* **EXCERPTED RECORDS**:
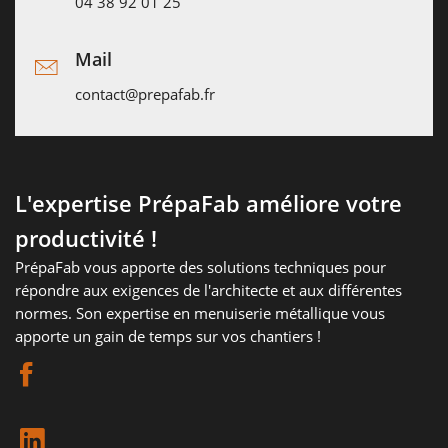
04 38 92 01 25
Mail
contact@prepafab.fr
L'expertise PrépaFab améliore votre
productivité !
PrépaFab vous apporte des solutions techniques pour
répondre aux exigences de l'architecte et aux différentes
normes. Son expertise en menuiserie métallique vous
apporte un gain de temps sur vos chantiers !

* **WHAT TO WORK ON**: After locating the line containing "contact@prepafab.fr", write out that line and all remaining lines of the records exactly, with nothing added.

* **COMPLETED TASK**:
contact@prepafab.fr
L'expertise PrépaFab améliore votre
productivité !
PrépaFab vous apporte des solutions techniques pour
répondre aux exigences de l'architecte et aux différentes
normes. Son expertise en menuiserie métallique vous
apporte un gain de temps sur vos chantiers !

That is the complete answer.